The original bzip2 was written by Julian Seward in 1996 for CPUs where computation
was the bottleneck and memory was fast relative to the clock. Modern hardware has
inverted this: CPUs are wide and fast, but memory latency (100+ cycles to L3)
dominates. The algorithm is identical — these optimizations adapt the *mechanics*
to 2020s hardware.

| Optimization | Hardware shift since '96 | What we changed |
|---|---|---|
| **Thread-local buffer pool** | RAM is cheap, cores are many | Reuse 3.6 MB `tt` buffers per thread instead of alloc/free per block |
| **2-step prefetch lookahead** | L3 latency now 100+ cycles vs ~10 in '96 | Prefetch the BWT pointer chain 2 hops ahead — hide L3 latency |
| **Packed Huffman tables** | L1 cache is precious (32–48 KB) | Pack entries into `u16`, shrink from 96 KB → 12 KB — all 6 tables fit L1 |
| **64-bit bulk bitreader** | Registers are 64-bit | Load 8 bytes in one shot instead of byte-at-a-time loop |
| **Raw pointer output** | Branch prediction is deep but mispredicts are costly | Skip Vec bounds check per byte, `memset` for repeat runs |
| **MTF fast paths** | Branch prediction loves hot paths | Special-case n=0 (no-op) and n=1 (swap) — the two most common indices |
| **Group-of-50 inner loop** | Tight loops let the CPU speculate and prefetch better | Eliminate per-symbol counter check; fixed tree pointer for 50 symbols |
| **Zero per-block heap allocs** | Allocator calls are serialized contention points | All Huffman tables, selectors, bitmaps live on the stack — only `tt` (pooled) and output (returned) allocate |

### Benchmark (liechtenstein.osm.bz2, 5.2 MB → 60 MB)

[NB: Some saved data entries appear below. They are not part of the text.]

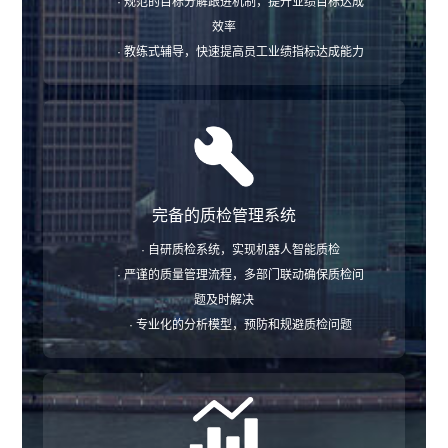
· 规范的目标分解跟进机制，提升业绩目标达成
效率
· 教练式辅导，快速提高员工业绩指标达成能力
完备的质检管理系统
· 自研质检系统，实现机器人智能质检
· 严谨的质量管理流程，多部门联动确保质检问
题及时解决
· 专业化的分析模型，预防和规避质检问题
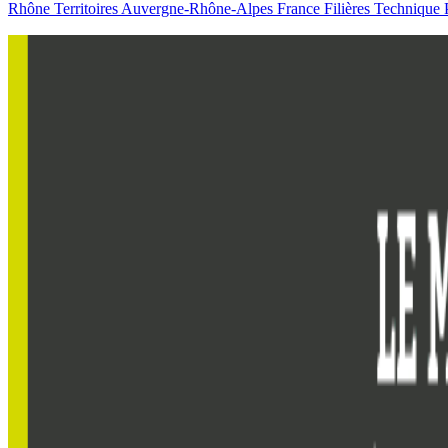
Rhône
Territoires
Auvergne-Rhône-Alpes
France
Filières
Technique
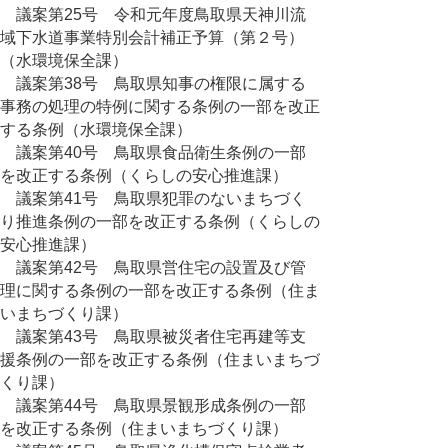
議案第25号 令和元年度鳥取県天神川流
域下水道事業特別会計補正予算（第２号）
（水環境保全課）
議案第38号 鳥取県知事の権限に属する
事務の処理の特例に関する条例の一部を改正
する条例（水環境保全課）
議案第40号 鳥取県食品衛生条例の一部
を改正する条例（くらしの安心推進課）
議案第41号 鳥取県犯罪のないまちづく
り推進条例の一部を改正する条例（くらしの
安心推進課）
議案第42号 鳥取県営住宅の設置及び管
理に関する条例の一部を改正する条例（住ま
いまちづくり課）
議案第43号 鳥取県被災者住宅再建等支
援条例の一部を改正する条例（住まいまちづ
くり課）
議案第44号 鳥取県景観形成条例の一部
を改正する条例（住まいまちづくり課）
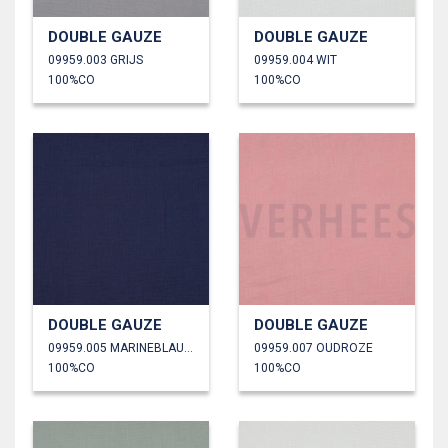
DOUBLE GAUZE
DOUBLE GAUZE
09959.003 GRIJS
09959.004 WIT
100%CO
100%CO
DOUBLE GAUZE
DOUBLE GAUZE
09959.005 MARINEBLAUW
09959.007 OUDROZE
100%CO
100%CO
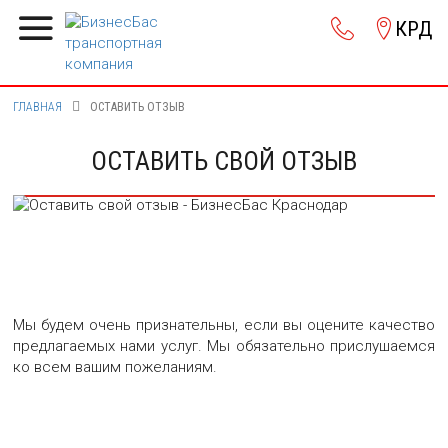
КРД
ГЛАВНАЯ
ОСТАВИТЬ ОТЗЫВ
ОСТАВИТЬ СВОЙ ОТЗЫВ
Мы будем очень признательны, если вы оцените качество
предлагаемых нами услуг. Мы обязательно прислушаемся
ко всем вашим пожеланиям.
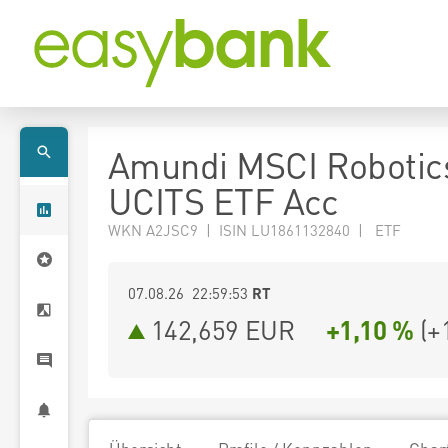
Amundi MSCI Robotic
UCITS ETF Acc
WKN A2JSC9 | ISIN LU1861132840 | ETF
07.08.26 22:59:53
RT
142,659
EUR
+1,10 %
(
+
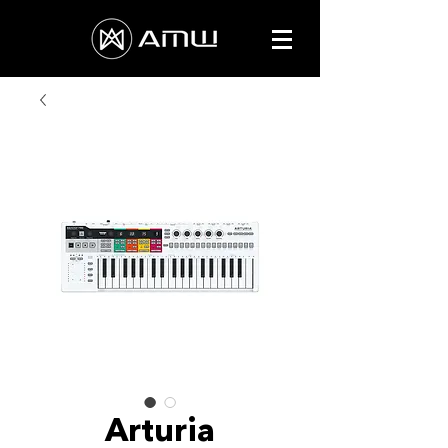
Arturia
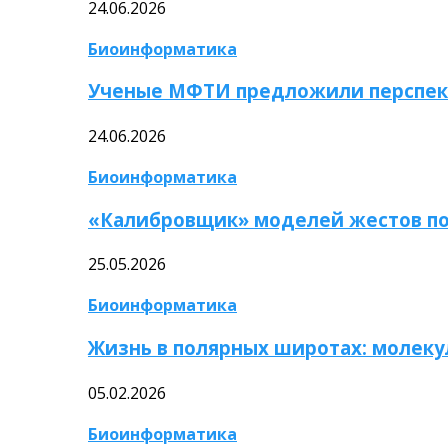
24.06.2026
Биоинформатика
Ученые МФТИ предложили перспек
24.06.2026
Биоинформатика
«Калибровщик» моделей жестов по
25.05.2026
Биоинформатика
Жизнь в полярных широтах: молек
05.02.2026
Биоинформатика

| Mode | Throughput | vs C libbz2 |
|---|---|---|
| C libbz2 (single-thread) | 108 MB/s | 1.0× |
| lbzip2-rs (single-thread) | 143 MB/s | 1.3× |
| lbzip2-rs (parallel, 12 threads) | 731 MB/s | 6.8× |

### Stage breakdown (single-thread, 71 blocks)

| Stage | Time | % |
|---|---|---|
| Header + bitmap + selectors + trees | 3 ms | 0.8% |
| Huffman decode + MTF + RLE1 | 98 ms | 25% |
| Inverse BWT | 35 ms | 9% |
| RLE2 + output | 249 ms | 65% |
| **Total** | **384 ms** | |

The RLE2 stage dominates because the inverse BWT traversal is a dependent pointer
chain through a 3.6 MB array — fundamentally memory-latency-bound. The 2-step
prefetch hides most of L3 latency but cannot eliminate the serial dependency.